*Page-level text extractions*
• • • • • • •
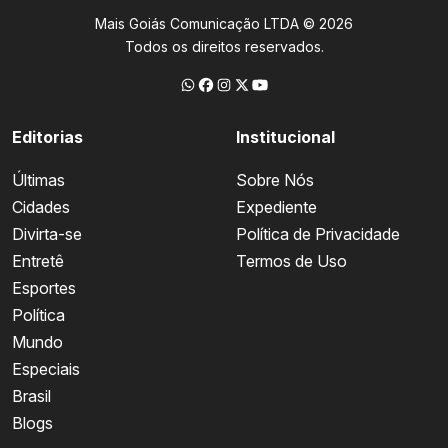
Mais Goiás Comunicação LTDA © 2026
Todos os direitos reservados.
Editorias
Institucional
Últimas
Sobre Nós
Cidades
Expediente
Divirta-se
Política de Privacidade
Entretê
Termos de Uso
Esportes
Política
Mundo
Especiais
Brasil
Blogs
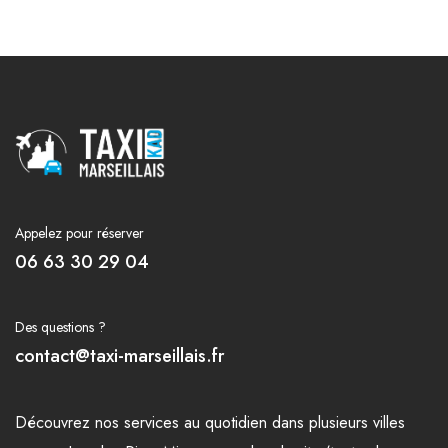
Appelez pour réserver
06 63 30 29 04
Des questions ?
contact@taxi-marseillais.fr
Découvrez nos
services
au quotidien dans plusieurs
villes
• • • • • • •
*PROBLEM REQUIREMENTS*
For each entry, repeat its text exactly and leave out any picture it holds.

*SOLUTION FOR THIS PROBLEM*
Mais Goiás Comunicação LTDA © 2026
Todos os direitos reservados.
Editorias
Institucional
Últimas
Sobre Nós
Cidades
Expediente
Divirta-se
Política de Privacidade
Entretê
Termos de Uso
Esportes
Política
Mundo
Especiais
Brasil
Blogs
Appelez pour réserver
06 63 30 29 04
Des questions ?
contact@taxi-marseillais.fr
Découvrez nos
services
au quotidien dans plusieurs
villes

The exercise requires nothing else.